In Kitaev chain and it's solid state realisation one usually talks about Majorana fermion(Bogoliubov excitation) being localised at the two ends. How can one do that without a reasonable definition of wavefunction for superconducting states? The papers usually interpret eigenvectors of $H_{BdG}$ in coordinate space as representative wavefunctions. Is it justified?

Answer 1

The localization of Majorana zero modes has a well-defined meaning: consider a Kitaev chain with two ends. Because of the zero modes, there are two nearly degenerate ground states, let us call them $|0\rangle$ and $|1\rangle$, which have opposite fermion parities. They are localized as "single-particle wavefunctions" in the following sense: if one computes the matrix element $\langle 1|c^\dagger(x)|0\rangle$ where $c^\dagger(x)$ is the creation operator for fermions, the result is an exponentially decaying function of $x$ away from the edge. This definition works even when the system is interacting. Intuitively it means that the weight for creating a single fermion excitation is localized near the edge, and in the bulk there is a finite gap to the single particle excitations.

Answer 2

In addition to what Meng Cheng said, remark that the mean-field Bogoliubov-Gennes Hamiltonian, say

$$H=\sum_{k}\left(c_{k}^{\dagger}H_{0}c_{k}+\Delta_{k}c_{k}c_{-k}+\Delta_{k}^{\ast}c_{-k}^{\dagger}c_{k}^{\dagger}\right)$$ can be diagonalised by the Bogoliubov transformation you mentioned :

$$\gamma_{q}^{\dagger}=\sum_{k}\left(u_{q}^{k}c_{k}+v_{q}^{k}c_{k}^{\dagger}\right)$$

which simply signifies that $$H=\sum_{q}\epsilon_{q}\gamma_{q}^{\dagger}\gamma_{q}$$ (all details in the book by P.G. de Gennes: Superconductivity of metals and alloys.

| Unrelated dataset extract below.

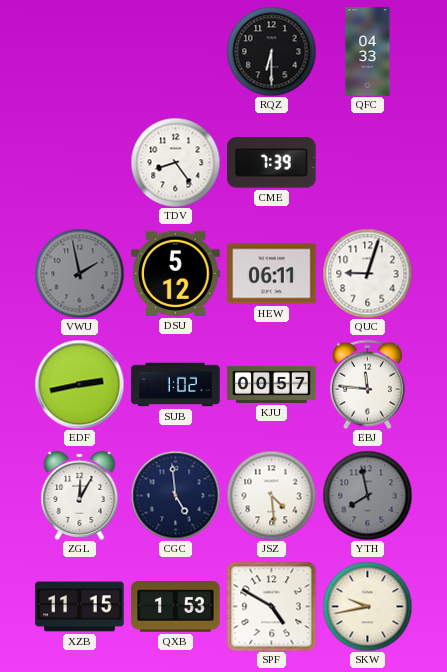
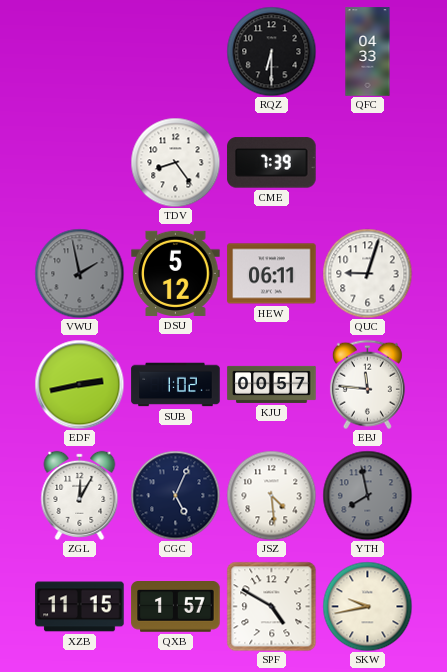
CGC: 4:59 -> 5:04
QXB: 1:53 -> 1:57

We interpret the above expression as the total energy of the system, provided we identify $\epsilon_{q}$ as the energy of the mode $q$ which is created by the operator $\gamma_{q}^{\dagger}$. Then, provided you know the vacuum, say $\left|\emptyset\right\rangle $, what forbids you to define the wave function of the mode $q$ as $\Psi_{q}\left(x\right)\sim\left\langle x\right|\gamma_{q}^{\dagger}\left|\emptyset\right\rangle $ ? It has all the properties of a wave-function (normalisation, significance of $\left|\Psi_{q}\left(x\right)\right|^{2}$, ...), and in fact it is the wave-function of an excitation quasi-particle above the superconducting ground-state.

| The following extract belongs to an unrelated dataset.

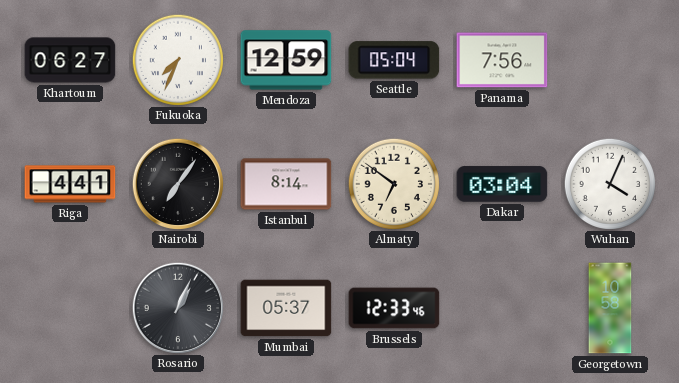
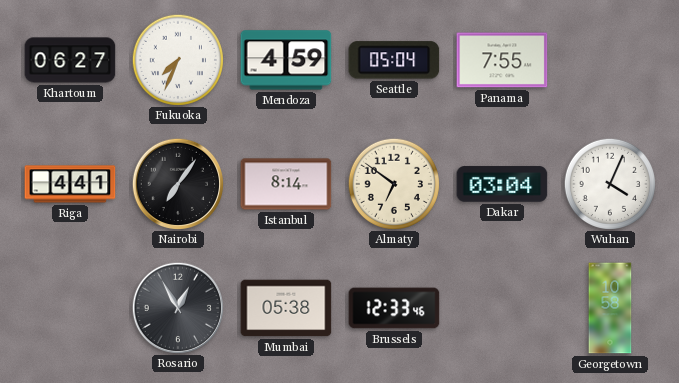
Mendoza: 12:59 -> 4:59
Panama: 7:56 -> 7:55
Rosario: 1:04 -> 12:55
Mumbai: 05:37 -> 05:38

For Majorana modes, there is (at least) one wave-function which decays exponentially: $\Psi_{0}\left(x\right)\sim e^{-qx}$ and thus it has to be located at the edge with an other system.

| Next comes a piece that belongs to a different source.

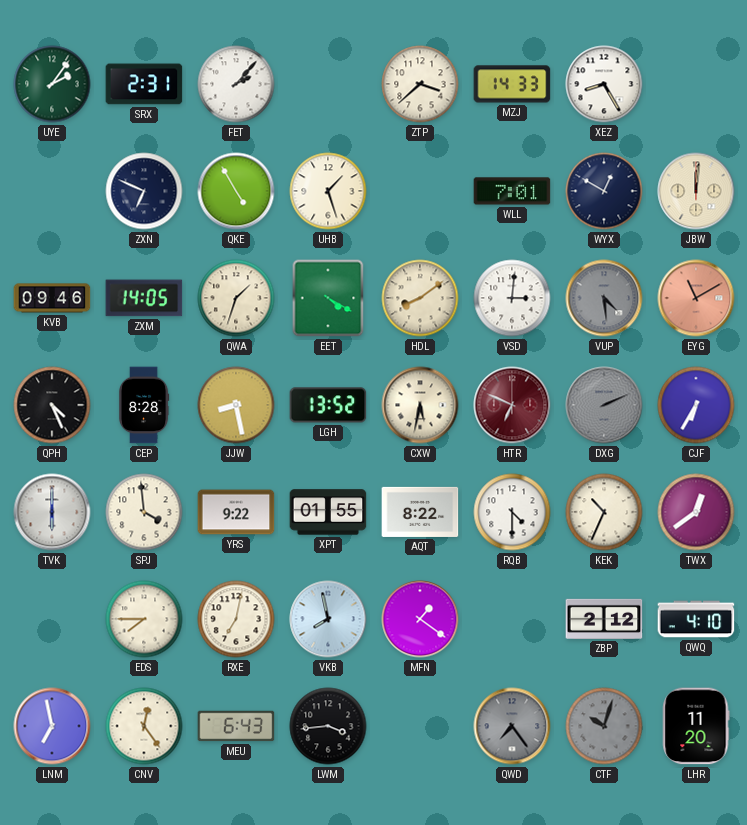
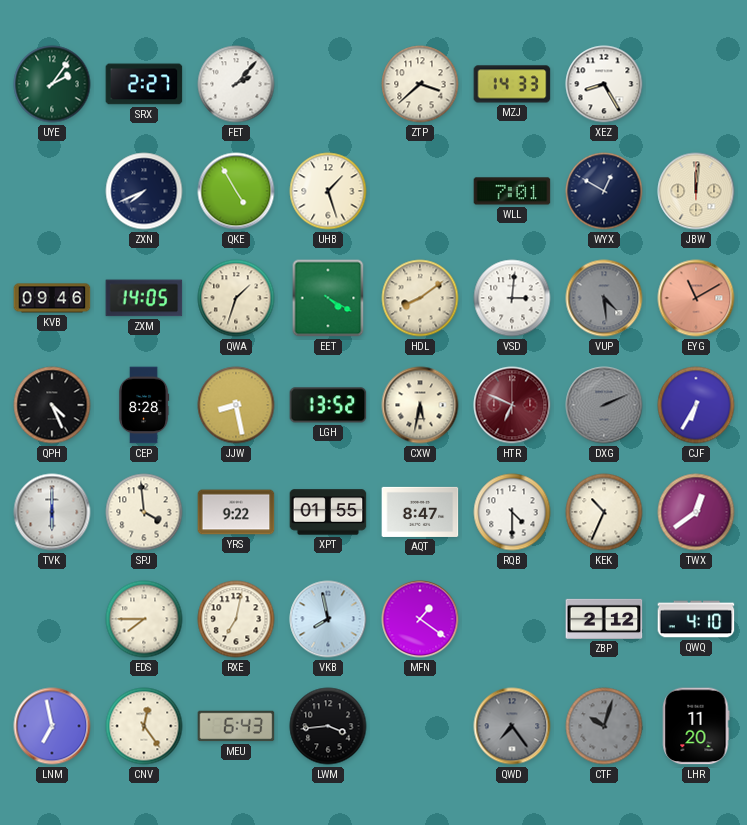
SRX: 2:31 -> 2:27
ZXN: 6:49 -> 7:41
AQT: 8:22 -> 8:47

From the definition of the $\gamma_{q}^{\dagger}$ above, you can see that choosing convenient form of the functions $u_{q}^{k}$ and $v_{q}^{k}$ can lead to the condition $\gamma_{q}^{\dagger}=\gamma_{q}$, which is the definition of a Majorana fermion. In superconductors one should never forget that the operator $c_{k}^{\dagger}$ are not really electronic ones: they represent the creation of an excitation in a normal metal / semi-conductor, ... So we should avoid discussing Majorana fermion, and keep the more accurate Majorana modes.